I've been an avid tabletop roleplaying gamer since the Satanic Panic, and while I'd played with using random tables or oracles to try to run solo games to feed my thirst to play, they didn't flow well or reproduce the thrill of "playing to find out". The closest I came to solo roleplaying success might have been old Traveller's character generation, where as I rolled the career that the character went through, I imagined what each roll of the dice meant. What happened during that period of service to get the character that +1 in Bribery? Of course, the fact that a character could die during character creation added some of the surprise or thrill that seemed to be missing from other attempts at solo play.
Fast forward to the pandemic in 2020, and even though I had been playing games online for years, I found that because of work and the pandemic, I couldn't often seem to find the time or energy for online sessions. This has made me think about solo gaming both as a form of entertainment and as a way to prep for running games for others: what better way to learn the ropes of a system than to try it out solo first?
Geek Gamers, on the other hand, came to solo roleplaying as a natural step from a childhood: "the way I make up stories comes from years of spending time alone as an only child and using my mind to create other worlds. Often those places had magic.

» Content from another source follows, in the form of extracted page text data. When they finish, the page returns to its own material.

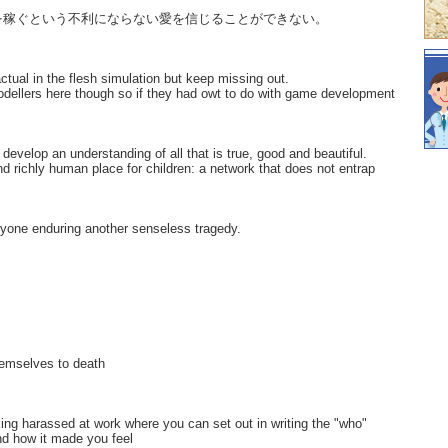
を稼ぐという不利にならない愛を信じることができない。
ctual in the flesh simulation but keep missing out.
odellers here though so if they had owt to do with game development
develop an understanding of all that is true, good and beautiful.
and richly human place for children: a network that does not entrap
eryone enduring another senseless tragedy.
hemselves to death
king harassed at work where you can set out in writing the "who"
nd how it made you feel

They were always escapes." (p.2)
Later, their love of interactive fiction games (such as Zork), loving RPGs but not having a group to game with. Having a degree in Victorian Literature also seems to have informed Geek Gamers development as a solo RPGer in that they have a solid understanding of how plots develop and scenes are written to be engaging. In their own words, the purpose of this book "is [to] explain some basic tenets of storytelling and narrative and apply them to working with RPG rules, mechanics, and constructs. These are the strategies I turn to in my mind when I’m playing. These are what give my sessions the compelling stories you see developing. And these concepts are what I’ve put into words for you, here in this book." p.2
Even Character Creation is Play
Geek Gamers definitely delivers on laying out how to make solo gaming compelling and entertaining. First, they lay out that "Solo RPGing is what you want it to be, not what someone tell you it is." (p9) In other words, they give you the permission to bend or ignore rules in order to make the game entertaining. Some may think this strange, but for many following the rules is seen as being true to the game or author, so explicitly being given permission to do that in order to make a solo game fun is necessary for those people. Solo gaming is, after all, "all about story." (p.10)

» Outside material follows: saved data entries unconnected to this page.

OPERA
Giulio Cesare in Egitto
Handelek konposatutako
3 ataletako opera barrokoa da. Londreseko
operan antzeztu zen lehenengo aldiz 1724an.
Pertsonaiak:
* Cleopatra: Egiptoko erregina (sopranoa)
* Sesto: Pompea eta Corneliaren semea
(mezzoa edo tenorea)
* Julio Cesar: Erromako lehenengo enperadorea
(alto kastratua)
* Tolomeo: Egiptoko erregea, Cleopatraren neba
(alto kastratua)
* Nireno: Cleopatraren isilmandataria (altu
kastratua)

How do you make solo play interesting?
This is the meat of the book. It is not full of oracles / random tables to help you along. Instead, they lay out the approach to setting up the scaffolding for a good story. Going against how the majority of RPG rulebooks are laid out, they say to start with the setting and hook over character development. Many of the tips are ingenious in their simplicity, such as:
- Setting a rule for when to cut a scene after 1d6 actions, which helps keep the story moving along and keeps scenes from stagnating
- How to avoid using dice when just picturing yourself in the scene could give you the answer.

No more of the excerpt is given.